Hiçbir para bir diğerine karşı değer kazanmaz. Bir paranın diğerine karşı değeri düşebilir.
Yerleşikler için yurtiçi dövizin değerinin düşüşünü arz-talep dinamikleri içinde kaçınılmaz hale gelecek şekilde, bilerek yahut bilmeyerek, örgütleyip bundan kâr elde ettiğini sanmak, sadece saflıktır.
Türkiye’den bir işletme düşünün. Böyle bir işletmenin varlıklarının değerlemesi her halükarda TL cinsinden yapılır. “Yok, biz döviz cinsinden değerleniyoruz” diyen, döviz cinsinden varlıklarına fiyat verilmesiyle değerlemeyi karıştırıyordur. Borsada şirketlerin TL cinsiden değerlenmesi yeterince fikir vermelidir. (Zaten cirosunun, aktiflerinin, kârlarının ve şirket değerinin diğer bileşenlerinin TL olduğunu hepsi bilir. Yani dolar cinsinden fiyatlanması TL cinsinden değerlendiği gerçeğini değiştirmez.)
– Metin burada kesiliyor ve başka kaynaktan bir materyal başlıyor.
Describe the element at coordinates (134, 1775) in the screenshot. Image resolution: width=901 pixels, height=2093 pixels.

İşletmenin varlıklarının çoğu dövizse başkalarından da çaldıkları vardır. Sıfır TL varlık durumundaysa ki bu ancak yurtdışı spekülatör/manipülatör olabilir o herkesten çalmıştır.
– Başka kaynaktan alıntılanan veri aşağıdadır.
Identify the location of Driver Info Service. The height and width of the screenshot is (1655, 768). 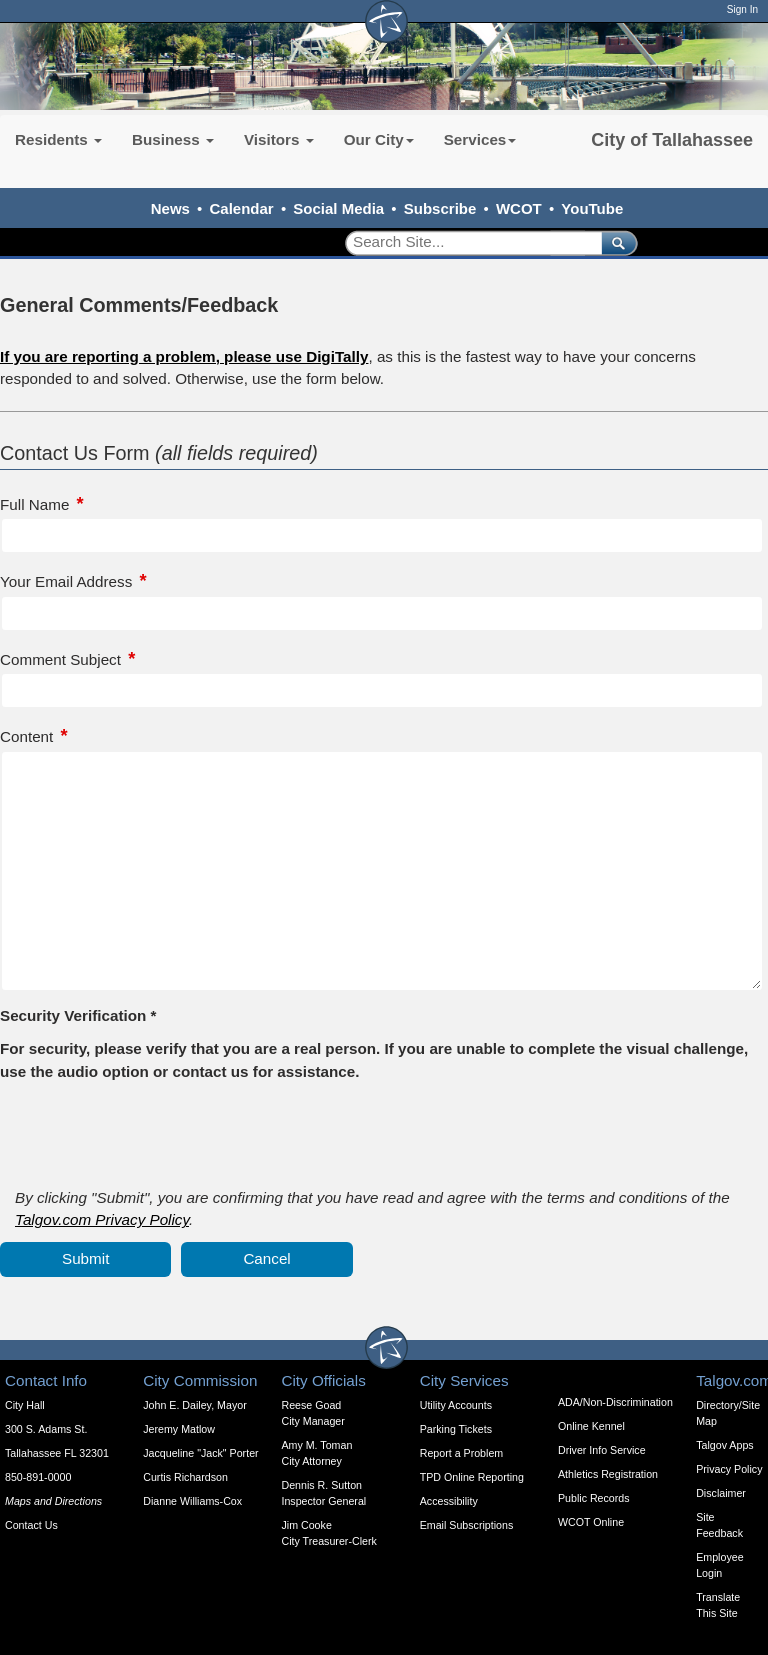 (602, 1450).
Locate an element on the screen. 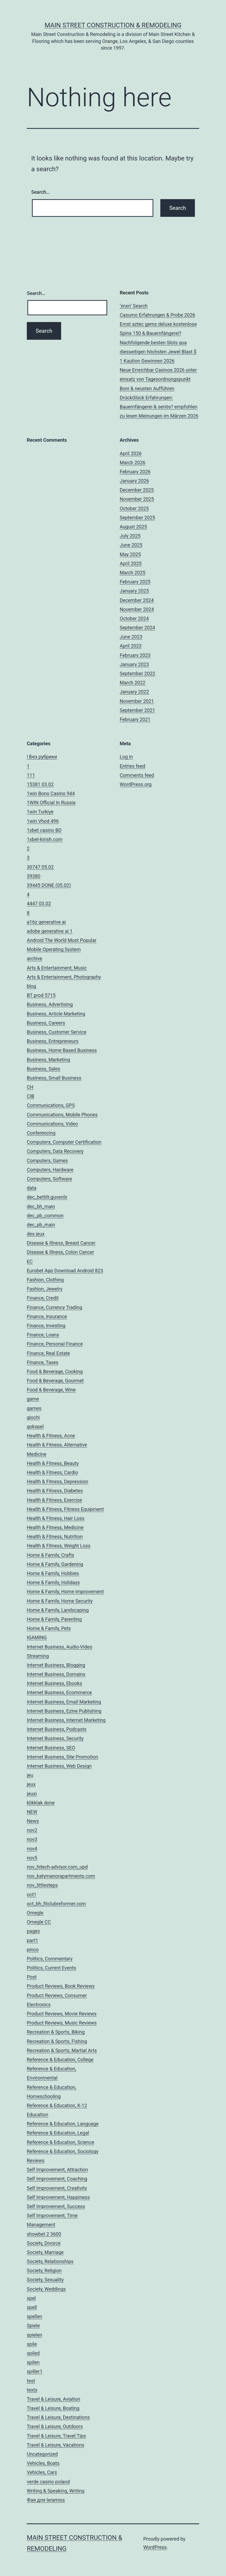 Image resolution: width=226 pixels, height=2576 pixels. Self Improvement, Coaching is located at coordinates (57, 2179).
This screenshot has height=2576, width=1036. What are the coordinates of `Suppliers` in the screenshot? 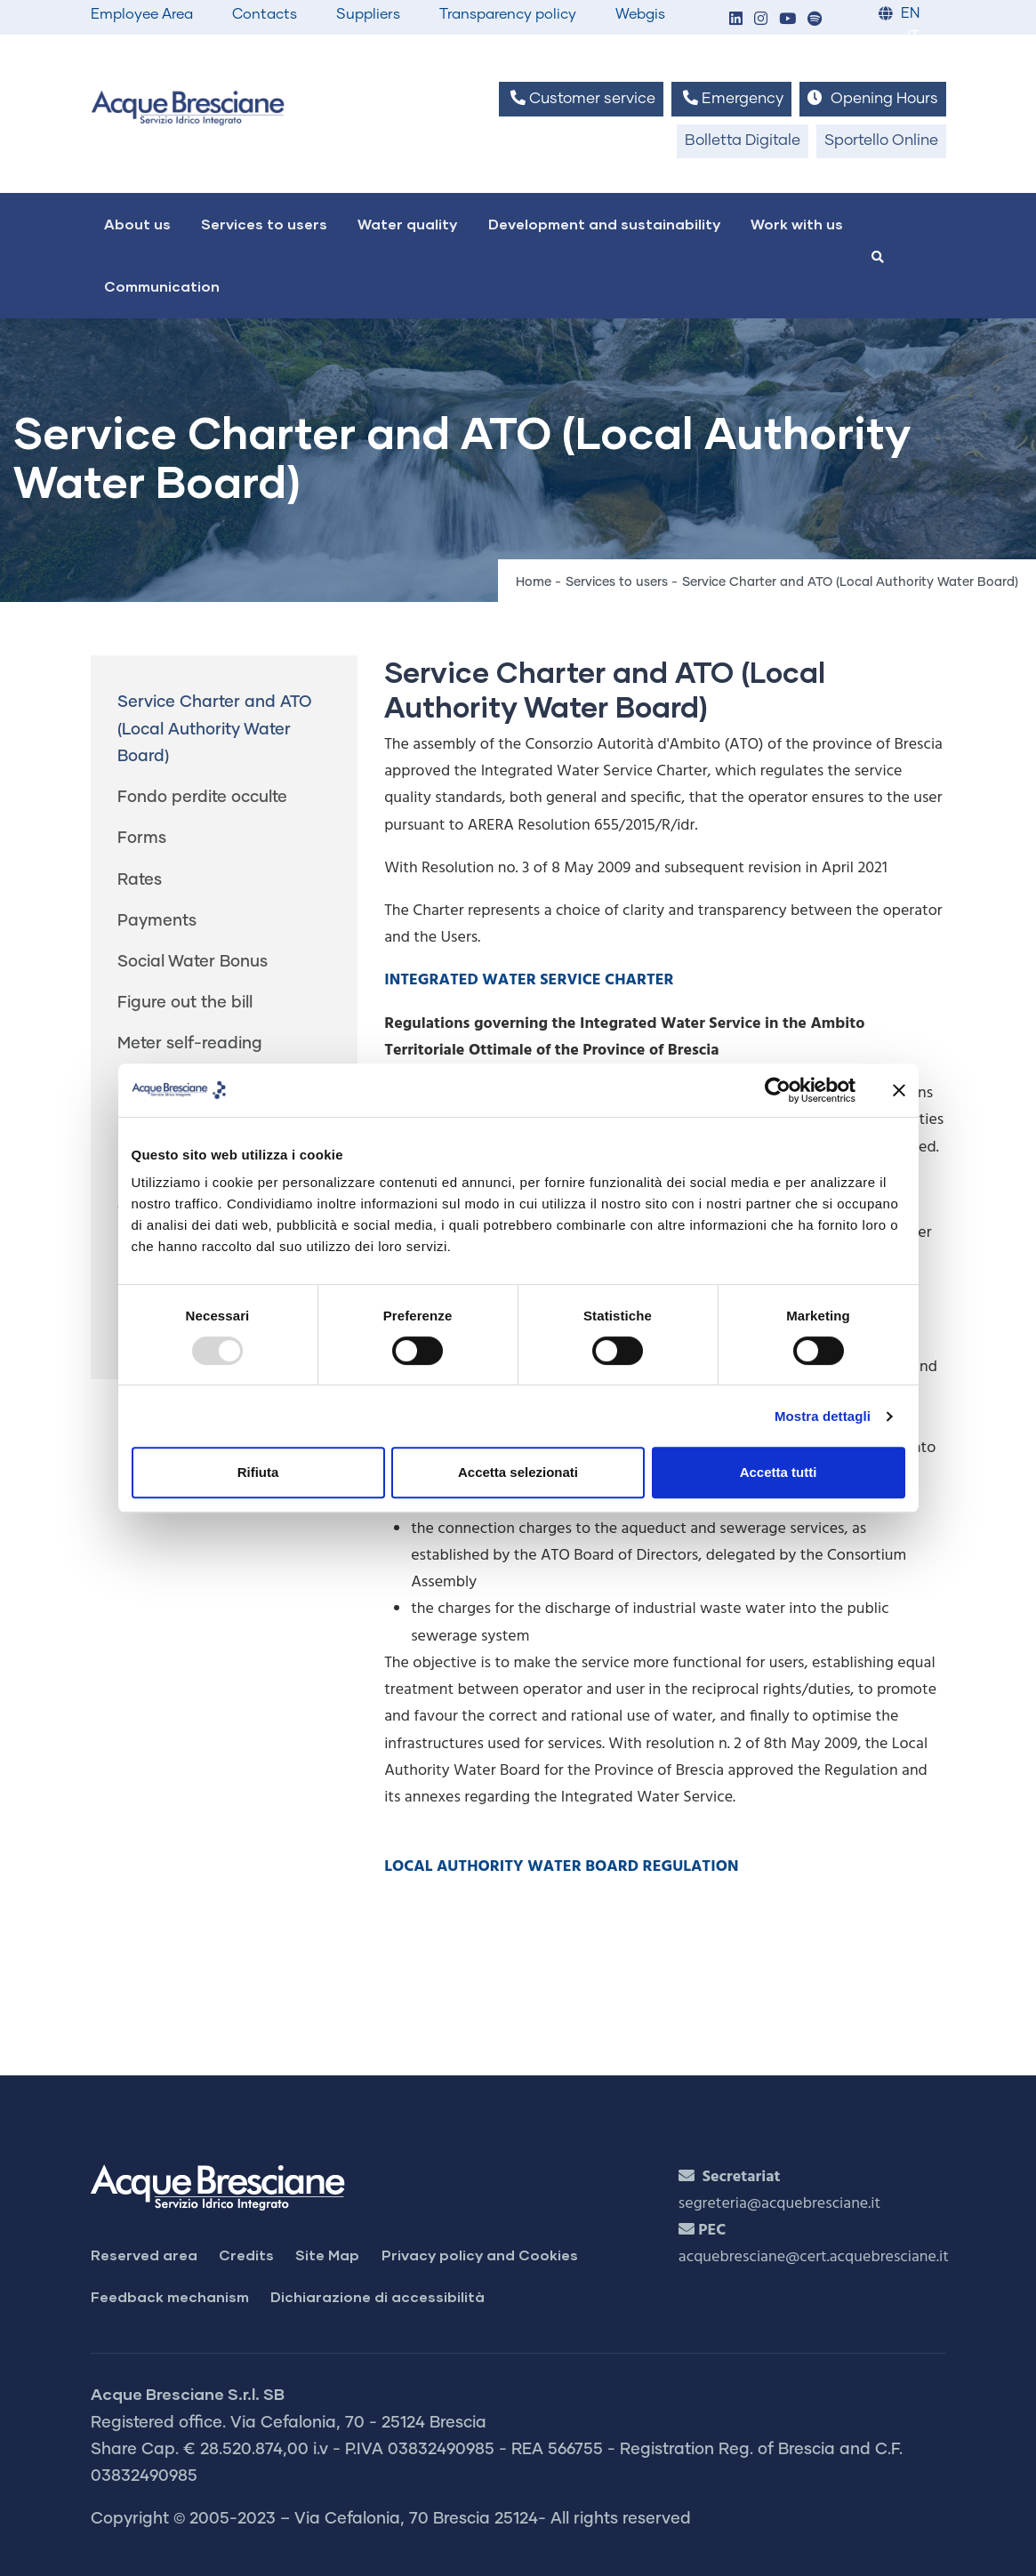 It's located at (368, 14).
Varlıklarını ya da ödünç aldıkları başkasının varlıklarını dövize çevirenler doğrudan kendilerini nasıl fakirleştirdiklerini bilmeyi hak ettikleri için bunları anlattım. Sadece bankalar değil, finans yöneticileri de yeterince haberdar olmadığı için anlattım. Müşterisini ya da patronunu zengin ettiklerini düşünenler onları ve herkesi nasıl fakirleştiriyorlar anlaşılsın diye anlattım.
Bunu bilmek fayda veriyor mu? İlk defa anlatılıyor, ilk defa işitiliyorken veriyordur.
Faiz indirimi
Faiz indirim kararının anlattığı; büyümede baz etkisine teslim olmamaktır, diye okudum. Geçen yılın ikinci yarısında özellikle de son çeyrekte büyüme çok güçlü idi. Bu sene baz etkisiyle geri düşmemek için Merkez Bankası’nın bu kararı aldığını anlıyorum. (Son çeyrek için yeniden indirim beklentisi de böylece zemin buluyor.) İşsizlik azalırken enflasyonun hızının Temmuz’da yavaşlamış olması faiz indirimi için Merkez Bankası’nın yaklaşımı içinde alan açmış olmalı diye düşünüyorum.